In April, the Supreme Court declared that NOVA violated the Specified Commercial Transactions Law when it refused to fully repay tuition fees when students cancelled their contracts.
The Economy, Trade and Industry Ministry pointed out 18 reported cases of illegal activity by NOVA over its refusal to refund tuition fees and other problems involving cancellations, and banned the firm from making new long-term contracts with students over a six-month period.
The scandal prompted a massive number of students to cancel their contracts, which resulted in a huge drain on NOVA’s cash resources, leading to delays in paying wages to employees, including teachers, and rent. Moreover, the group struggled to find enough native speakers as instructors, forcing it to cancel classes.
NOVA rapidly expanded its chain through an aggressive TV marketing campaign, but it failed to employ enough instructors to teach its rapidly growing student base. As a result, a large number of students complained that they had difficulties booking lessons.
NOVA should have downsized its network to an appropriate level to meet its responsibilities for lessons. However, the company was apparently unable to survive without long-term tuition fees that numerous students paid in advance.
While expanding, the quality of NOVA’s service declined and the group got into disputes with students over cancellations. The government regulator became unable to ignore their complaints and took punitive measures.
NOVA was inaugurated in the Shinsaibashi district of Osaka in 1981. Without employment regulations, no employee could complain about doing unpaid overtime as a result of delays in lessons. Its founder and president Nozomu Sahashi reportedly controlled the company as a dictator.
Sahashi was reportedly working out measures to rehabilitate the company at his own discretion. He looked for a backer from among major companies such as retailers, but failed to find one. His plan to raise funds necessary to rehabilitate the company lacked transparency. Other board members consequently chose to dismiss Sahashi and make a fresh start by filing for court protection under the Corporate Rehabilitation Law.
The problem is that most of the 40 billion odd yen in advance tuition fees is unlikely to be refunded to students. Priority has been placed on wage payments and debt repayments to financial institutions, and the reminder is expected to be small judging from the volume of the company’s assets.

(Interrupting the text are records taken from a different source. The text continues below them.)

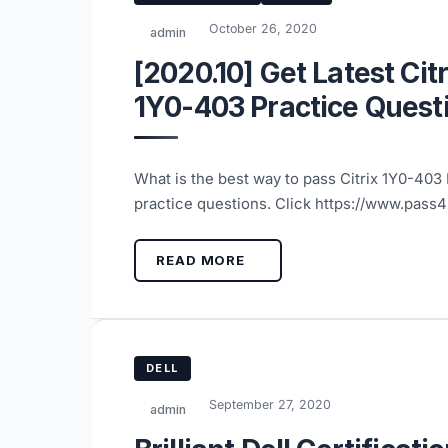
October 26, 2020
admin
[2020.10] Get Latest Cit
1Y0-403 Practice Quest
What is the best way to pass Citrix 1Y0-40
practice questions. Click https://www.pass
READ MORE
DELL
September 27, 2020
admin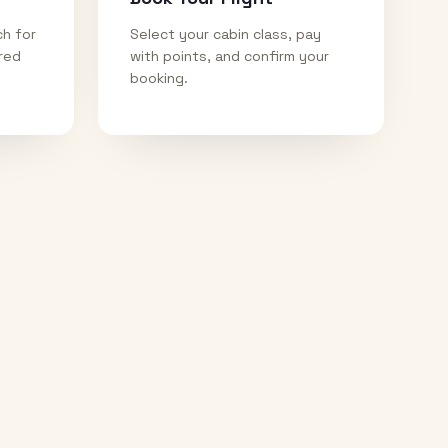
ch for
Select your cabin class, pay
ired
with points, and confirm your
booking.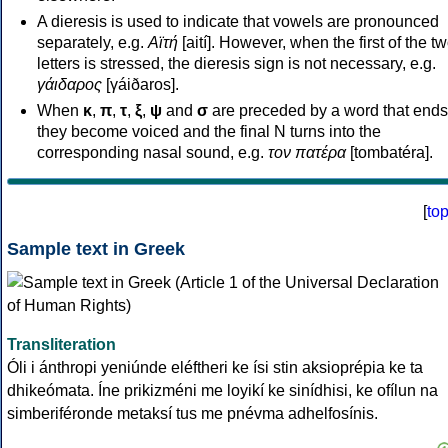
A dieresis is used to indicate that vowels are pronounced
separately, e.g.
Αϊτή
[aití]. However, when the first of the t
letters is stressed, the dieresis sign is not necessary, e.g.
γάιδαρος
[γáiðaros].
When
κ
,
π
,
τ
,
ξ
,
ψ
and
σ
are preceded by a word that ends
they become voiced and the final N turns into the
corresponding nasal sound, e.g.
τον πατέρα
[tombatéra].
[
to
Sample text in Greek
Transliteration
Óli i ánthropi yeniúnde eléftheri ke ísi stin aksioprépia ke ta
dhikeómata. Íne prikizméni me loyikí ke sinídhisi, ke ofílun na
simberiféronde metaksí tus me pnévma adhelfosínis.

NOVA’s advantages are its name recognition and its scale as the largest company in the industry. It can continue its business [in the extremely unlikely event] it finds an investor to support its efforts to rehabilitate itself.
The Health, Labor and Welfare Ministry has opened consultation centers at its Tokyo and Osaka labor bureaus to provide counseling to NOVA instructors about problems involving their employment and unpaid wages.
In one case in which a language school went under, NOVA and other major conversation schools took over its students and provided lessons for which they had paid in advance.
It is an urgent task to find a new backer so that NOVA can reopen its doors at an early date. But there are difficulties involving resumption of lessons because NOVA is a huge company. Those involved in its rehabilitation are urged to do their utmost to resume lessons, including facilitating a takeover of students by rival companies.